We grew Saccharomyces cerevisiae strain BJ5464 auxotroph ΔURA3 in 500 mL Yeast Extract-Peptone-Dextrose (YPD; 1% w/v yeast extract, 2% w/v peptone, 2% w/v d-glucose) medium to OD600 = 0.75 at 28 °C. We split the culture into equal volumes; one underwent 37 °C heat stress for 20 min. We collected 2 mL aliquots from both conditions for gDNA and RNA extraction.

We added formaldehyde (1%) to both optimal and heat shock flasks and incubated with slow shaking at room temperature. At 15 min, 1 h, 6 h and 24 h we collected aliquots and quenched fixation with addition of glycine to 0.125 M followed by gentle shaking at room temperature for 15 min. We pelleted the fixed cells (4000×g, 5 min, 4 °C), washed twice with Phosphate Buffered Saline, pH 7.4 (PBS), then resuspended in 10 mL cold Glycine Tris EDTA (GTE; 100 mM glycine, 10 mM Tris-HCl, pH 8.0, 1 mM EDTA) buffer and incubated at 4 °C with rocking for 24 h.

We isolated nuclei by harvesting fixed cells (4000×g, 5 min, 4 °C), washed twice with cold milliQ water, and resuspended in 2 mL Spheroplast Buffer (SB; 1 M Sorbitol, 50 mM Tris, pH 7.5 with freshly added 10 mM β-mercaptoethanol). We obtained spheroplasts by adding Zymolase 20T (MP Biomedicals) to 0.25 mg/mL and incubating at 28 °C for 2 h. We harvested fixed spheroplasts (1500×g, 10 min, 4 °C), washed twice with cold SB and resuspended in 10 mL. We aliquoted spheroplasts such that each aliquot contained a volume of cells from 4 mL and 10 mL of original culture for the short (15 min and 1 h) and long (6 and 24 h) cultures, respectively. We collected more cells from longer fixation time points to account for lower expected DNA recovery due to heavy fixation. We pelleted spheroplasts (1500×g, 10 min, 4 °C), removed the supernatant and froze the tubes at −80 °C.

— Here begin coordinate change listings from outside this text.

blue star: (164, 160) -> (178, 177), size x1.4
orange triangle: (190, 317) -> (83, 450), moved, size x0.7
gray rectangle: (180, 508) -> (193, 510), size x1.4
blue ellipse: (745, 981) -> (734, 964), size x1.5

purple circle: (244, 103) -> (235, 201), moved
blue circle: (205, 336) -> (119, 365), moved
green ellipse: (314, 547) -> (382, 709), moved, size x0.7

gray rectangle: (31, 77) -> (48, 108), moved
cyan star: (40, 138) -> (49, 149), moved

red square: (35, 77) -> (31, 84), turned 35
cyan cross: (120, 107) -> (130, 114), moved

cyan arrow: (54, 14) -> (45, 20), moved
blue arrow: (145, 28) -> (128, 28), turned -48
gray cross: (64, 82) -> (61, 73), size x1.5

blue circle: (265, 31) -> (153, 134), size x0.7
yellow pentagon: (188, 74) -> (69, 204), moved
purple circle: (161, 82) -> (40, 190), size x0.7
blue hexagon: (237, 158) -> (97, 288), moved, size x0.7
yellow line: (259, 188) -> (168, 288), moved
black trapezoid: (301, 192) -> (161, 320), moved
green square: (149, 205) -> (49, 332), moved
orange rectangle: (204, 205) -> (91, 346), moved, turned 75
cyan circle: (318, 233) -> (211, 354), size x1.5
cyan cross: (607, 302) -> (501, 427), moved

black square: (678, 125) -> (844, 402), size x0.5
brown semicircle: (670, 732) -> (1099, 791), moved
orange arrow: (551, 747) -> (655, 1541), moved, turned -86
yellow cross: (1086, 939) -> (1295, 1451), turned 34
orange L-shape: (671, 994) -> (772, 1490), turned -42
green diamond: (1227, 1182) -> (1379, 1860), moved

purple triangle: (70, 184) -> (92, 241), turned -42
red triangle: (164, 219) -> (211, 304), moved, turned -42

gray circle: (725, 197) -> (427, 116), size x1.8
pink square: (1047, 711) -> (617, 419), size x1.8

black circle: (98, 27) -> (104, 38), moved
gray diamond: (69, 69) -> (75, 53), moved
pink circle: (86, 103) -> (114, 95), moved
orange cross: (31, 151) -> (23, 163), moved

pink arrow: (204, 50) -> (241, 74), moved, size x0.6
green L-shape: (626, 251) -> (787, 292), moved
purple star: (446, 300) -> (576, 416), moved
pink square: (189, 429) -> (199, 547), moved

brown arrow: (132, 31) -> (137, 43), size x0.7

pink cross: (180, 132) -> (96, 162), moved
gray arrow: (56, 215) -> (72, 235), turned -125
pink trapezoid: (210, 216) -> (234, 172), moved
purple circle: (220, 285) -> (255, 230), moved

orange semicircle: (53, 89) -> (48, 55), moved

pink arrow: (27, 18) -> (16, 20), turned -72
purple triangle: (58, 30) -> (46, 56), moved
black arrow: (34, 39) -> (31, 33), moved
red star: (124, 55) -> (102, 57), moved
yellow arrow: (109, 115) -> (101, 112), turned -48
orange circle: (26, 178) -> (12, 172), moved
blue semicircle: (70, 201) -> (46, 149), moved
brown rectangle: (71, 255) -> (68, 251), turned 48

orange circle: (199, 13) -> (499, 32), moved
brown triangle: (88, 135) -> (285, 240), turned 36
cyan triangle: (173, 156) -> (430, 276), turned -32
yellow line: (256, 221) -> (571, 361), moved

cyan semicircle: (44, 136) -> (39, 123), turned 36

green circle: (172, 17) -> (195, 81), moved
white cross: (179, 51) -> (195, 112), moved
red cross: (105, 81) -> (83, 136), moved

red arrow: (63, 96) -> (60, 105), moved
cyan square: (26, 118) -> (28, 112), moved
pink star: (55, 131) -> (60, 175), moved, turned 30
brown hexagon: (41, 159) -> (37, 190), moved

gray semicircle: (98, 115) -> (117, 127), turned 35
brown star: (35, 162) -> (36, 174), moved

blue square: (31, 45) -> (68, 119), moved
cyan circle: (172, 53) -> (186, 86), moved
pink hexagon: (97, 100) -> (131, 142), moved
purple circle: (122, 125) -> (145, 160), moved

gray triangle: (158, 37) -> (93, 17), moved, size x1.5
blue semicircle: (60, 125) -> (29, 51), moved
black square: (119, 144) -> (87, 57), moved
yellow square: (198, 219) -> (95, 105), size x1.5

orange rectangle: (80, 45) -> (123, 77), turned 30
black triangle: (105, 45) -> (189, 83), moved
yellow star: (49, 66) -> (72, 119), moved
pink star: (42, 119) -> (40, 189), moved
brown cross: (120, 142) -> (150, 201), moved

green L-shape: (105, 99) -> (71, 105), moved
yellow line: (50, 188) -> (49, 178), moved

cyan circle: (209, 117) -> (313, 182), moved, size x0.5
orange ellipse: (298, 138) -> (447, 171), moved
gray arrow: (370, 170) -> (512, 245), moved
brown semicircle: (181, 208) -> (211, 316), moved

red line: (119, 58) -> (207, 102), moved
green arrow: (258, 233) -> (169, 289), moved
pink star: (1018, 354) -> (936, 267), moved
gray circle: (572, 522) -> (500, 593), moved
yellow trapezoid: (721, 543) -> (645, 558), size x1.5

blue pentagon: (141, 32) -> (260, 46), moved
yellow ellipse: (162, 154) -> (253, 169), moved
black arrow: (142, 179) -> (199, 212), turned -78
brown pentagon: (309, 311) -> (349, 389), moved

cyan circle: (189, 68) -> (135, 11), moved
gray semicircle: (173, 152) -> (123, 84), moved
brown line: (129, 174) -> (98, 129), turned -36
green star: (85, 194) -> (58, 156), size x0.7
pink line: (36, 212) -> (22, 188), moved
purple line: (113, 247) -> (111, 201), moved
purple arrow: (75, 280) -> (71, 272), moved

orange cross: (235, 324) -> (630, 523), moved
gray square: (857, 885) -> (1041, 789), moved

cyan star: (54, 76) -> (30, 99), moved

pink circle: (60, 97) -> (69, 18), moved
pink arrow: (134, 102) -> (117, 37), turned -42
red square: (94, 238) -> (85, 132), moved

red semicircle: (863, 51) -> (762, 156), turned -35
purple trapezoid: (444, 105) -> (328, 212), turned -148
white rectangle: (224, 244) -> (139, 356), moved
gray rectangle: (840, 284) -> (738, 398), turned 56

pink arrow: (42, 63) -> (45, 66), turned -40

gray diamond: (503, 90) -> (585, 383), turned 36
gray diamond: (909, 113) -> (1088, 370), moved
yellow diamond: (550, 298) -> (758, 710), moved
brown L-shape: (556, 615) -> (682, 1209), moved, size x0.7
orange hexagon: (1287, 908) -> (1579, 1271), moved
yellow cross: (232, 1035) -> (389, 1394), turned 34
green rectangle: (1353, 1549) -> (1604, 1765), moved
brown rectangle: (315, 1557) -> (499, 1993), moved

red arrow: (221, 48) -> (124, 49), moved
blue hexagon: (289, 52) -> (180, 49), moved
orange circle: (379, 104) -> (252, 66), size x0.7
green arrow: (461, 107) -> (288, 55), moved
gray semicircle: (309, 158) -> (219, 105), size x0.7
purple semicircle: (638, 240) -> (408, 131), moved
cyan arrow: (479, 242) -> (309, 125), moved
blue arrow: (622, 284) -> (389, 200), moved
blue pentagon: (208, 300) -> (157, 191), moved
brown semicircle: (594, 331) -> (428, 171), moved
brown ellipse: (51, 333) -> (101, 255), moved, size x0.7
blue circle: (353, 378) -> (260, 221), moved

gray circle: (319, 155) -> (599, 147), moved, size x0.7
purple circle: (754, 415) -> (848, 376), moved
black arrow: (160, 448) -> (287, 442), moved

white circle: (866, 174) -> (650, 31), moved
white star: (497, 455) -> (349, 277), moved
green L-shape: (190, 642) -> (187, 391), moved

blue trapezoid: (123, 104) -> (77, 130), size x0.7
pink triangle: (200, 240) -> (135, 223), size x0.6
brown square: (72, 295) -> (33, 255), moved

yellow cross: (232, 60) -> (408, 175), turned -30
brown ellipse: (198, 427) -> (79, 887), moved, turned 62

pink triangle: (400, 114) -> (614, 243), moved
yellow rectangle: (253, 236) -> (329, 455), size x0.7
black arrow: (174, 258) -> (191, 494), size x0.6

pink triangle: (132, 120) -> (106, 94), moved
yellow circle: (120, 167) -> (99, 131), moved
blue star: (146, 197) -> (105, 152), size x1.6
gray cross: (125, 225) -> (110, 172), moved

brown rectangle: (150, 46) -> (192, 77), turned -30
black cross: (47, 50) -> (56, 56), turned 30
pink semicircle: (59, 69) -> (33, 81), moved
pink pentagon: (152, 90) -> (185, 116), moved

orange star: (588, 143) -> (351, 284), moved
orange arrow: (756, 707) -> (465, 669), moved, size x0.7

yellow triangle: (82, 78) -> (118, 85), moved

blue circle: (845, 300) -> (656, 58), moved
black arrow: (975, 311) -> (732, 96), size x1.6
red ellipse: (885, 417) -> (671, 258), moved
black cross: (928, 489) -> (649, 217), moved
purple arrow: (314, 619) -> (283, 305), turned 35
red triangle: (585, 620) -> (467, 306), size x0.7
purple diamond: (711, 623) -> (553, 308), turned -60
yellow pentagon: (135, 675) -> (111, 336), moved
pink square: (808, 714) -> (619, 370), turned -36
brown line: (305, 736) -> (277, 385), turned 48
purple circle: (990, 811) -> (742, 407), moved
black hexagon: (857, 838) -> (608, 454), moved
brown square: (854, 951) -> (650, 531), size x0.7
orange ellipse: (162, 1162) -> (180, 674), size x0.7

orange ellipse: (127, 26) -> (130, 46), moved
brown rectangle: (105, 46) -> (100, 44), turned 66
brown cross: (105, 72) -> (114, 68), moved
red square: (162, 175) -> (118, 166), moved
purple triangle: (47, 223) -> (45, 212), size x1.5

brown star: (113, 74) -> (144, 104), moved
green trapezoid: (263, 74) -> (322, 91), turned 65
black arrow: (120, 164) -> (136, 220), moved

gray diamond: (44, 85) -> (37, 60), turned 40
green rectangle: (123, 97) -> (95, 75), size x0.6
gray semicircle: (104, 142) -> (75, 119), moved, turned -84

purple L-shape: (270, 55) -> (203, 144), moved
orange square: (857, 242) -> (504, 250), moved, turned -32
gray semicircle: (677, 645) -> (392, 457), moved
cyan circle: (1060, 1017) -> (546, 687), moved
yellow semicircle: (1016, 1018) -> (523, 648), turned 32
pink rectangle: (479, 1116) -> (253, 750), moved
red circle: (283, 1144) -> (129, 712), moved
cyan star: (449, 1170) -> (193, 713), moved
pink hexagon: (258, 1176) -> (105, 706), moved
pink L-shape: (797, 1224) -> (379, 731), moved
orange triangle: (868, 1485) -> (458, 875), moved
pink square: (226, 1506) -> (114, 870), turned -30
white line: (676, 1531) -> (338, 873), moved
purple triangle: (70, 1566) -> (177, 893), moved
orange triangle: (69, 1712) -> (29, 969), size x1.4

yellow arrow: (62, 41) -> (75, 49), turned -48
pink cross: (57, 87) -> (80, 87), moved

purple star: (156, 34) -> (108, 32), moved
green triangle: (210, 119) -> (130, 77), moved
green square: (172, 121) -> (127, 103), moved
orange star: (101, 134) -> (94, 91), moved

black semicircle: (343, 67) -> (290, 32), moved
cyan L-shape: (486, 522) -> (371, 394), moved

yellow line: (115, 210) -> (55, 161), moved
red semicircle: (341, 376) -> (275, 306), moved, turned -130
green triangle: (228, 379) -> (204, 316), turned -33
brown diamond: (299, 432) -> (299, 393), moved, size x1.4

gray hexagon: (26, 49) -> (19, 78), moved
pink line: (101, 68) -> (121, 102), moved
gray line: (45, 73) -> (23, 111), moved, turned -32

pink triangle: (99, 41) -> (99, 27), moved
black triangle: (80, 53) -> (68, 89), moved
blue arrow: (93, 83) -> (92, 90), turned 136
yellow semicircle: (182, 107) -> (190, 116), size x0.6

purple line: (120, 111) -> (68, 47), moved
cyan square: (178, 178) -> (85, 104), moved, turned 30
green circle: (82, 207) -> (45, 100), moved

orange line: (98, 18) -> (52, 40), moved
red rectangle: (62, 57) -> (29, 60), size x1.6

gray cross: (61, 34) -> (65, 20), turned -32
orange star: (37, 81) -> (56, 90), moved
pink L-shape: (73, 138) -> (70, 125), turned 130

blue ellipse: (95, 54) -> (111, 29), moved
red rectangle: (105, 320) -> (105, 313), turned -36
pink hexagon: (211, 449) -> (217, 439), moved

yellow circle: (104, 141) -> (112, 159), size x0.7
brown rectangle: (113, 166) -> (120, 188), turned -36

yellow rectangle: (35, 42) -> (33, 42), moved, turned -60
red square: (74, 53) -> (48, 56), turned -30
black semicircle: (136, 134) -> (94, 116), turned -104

gDNA and RNA extraction from unfixed yeast

We extracted gDNA and RNA from unfixed cells frozen at −80 °C. For gDNA, we resuspended cells in 200 μL SB, added Zymolase 20T to 0.25 mg/mL and 1 μL RNase A and incubated at 37 °C for 30 min. We harvested spheroplasts (3000×g, 10 min, 4 °C), resuspended in 100 μL PBS plus 0.01 M EDTA, added 2 μL of proteinase K (20 mg/mL) and incubated at 56 °C for 45 min in a thermal mixer with agitation at full speed (1400 rpm). We purified gDNA using phenol:chloroform:isoamyl alcohol (25:24:1) extraction and concentrated the gDNA on beads via small fragment-optimised bead purification (described below), eluting in 20 μL 10 mM Tris, pH 8.0. For RNA, we resuspended three aliquots per culture in 450 μL RLT Buffer and followed the manufacturer’s instructions for the Qiagen RNeasy plant mini kit, eluting in 30 μL nuclease-free water.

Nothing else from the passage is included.